Era delgado, de estatura media y con un gran parecido físico al entonces director de noticieros Televisa, Jacobo Zabludovsky, de ahí el apodo con que lo conocíamos: Jacobo. Creo que su verdadero nombre era Dennis, tendría unos sesenta años de edad, Estadounidense, miembro de la Legión Americana y, al decir de algunos, coronel retirado del ejército de los Estados Unidos. Era uno de los muchos personajes que vinieron a recalar en San Miguel al terminar la Guerra de Vietnam en 1975.
El grupo paró de tocar y el baterista inició un redoble, se hizo el silencio y Jacobo cruzó con paso solemne todo el bar, atravesó la pista de baile y subió por la escalera al tapanco del fondo. Desde ahí podía alcanzar las vigas del techo y eso encendió la voz de alarma, corrí hacia él y caminé a su lado, se detuvo junto a una mesita desde donde se dominaba la pista, lanzó la soga por encima de una viga ¨madrina¨–llamada así porque sirven de apoyo a vigas viejas— y se sentó a la mesa. Yo me senté en la otra silla, listo a saltar sobre él si intentaba cualquier maniobra que indicara el inicio de un suicidio. La gente no daba crédito a lo que estaba viendo, algunos pensaban quizá que era un acto ensayado, otros estaban asustados, todos estábamos sorprendidos. Meseros, cantineros, músicos y clientes habituales nos habíamos acostumbrados a las excentricidades de Jacobo; en ocasiones llegaba con varias copas encima, se acostaba debajo de una de las mesas grandes y desde ahí ordenaba sus tragos sacando una mano con un billete. Al principio era incómodo para los clientes tenerlo entre los pies debajo de su mesa pero él no molestaba a nadie, acostado boca arriba con las manos cruzadas bajo su cabeza disfrutaba de la música.

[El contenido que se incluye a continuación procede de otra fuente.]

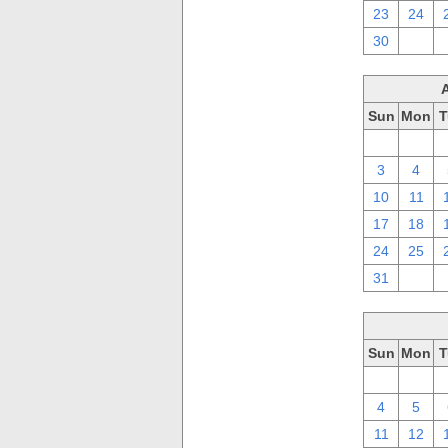
23
24
30
1
Sun
Mon
T
27
28
3
4
10
11
17
18
24
25
31
1
Sun
Mon
T
27
28
4
5
11
12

En ocasiones llegaba vestido de sacerdote, con traje negro y alzacuello, con su elegancia y aspecto distinguido pasaba fácilmente por ministro de algún culto.
Después de acompañar a Dennis por un buen rato sentado junto a él sin cruzar palabra, pensé que no tenía realmente intención de suicidarse, era solamente una forma de llamar la atención. Pedí a un mesero que lo vigilara por si las dudas y me dispuse a bajar, entonces él, señalándome la pista de baile me dijo en voz baja: No te vayas, dentro de un rato van a soltar los leones para que se coman a los cristianos.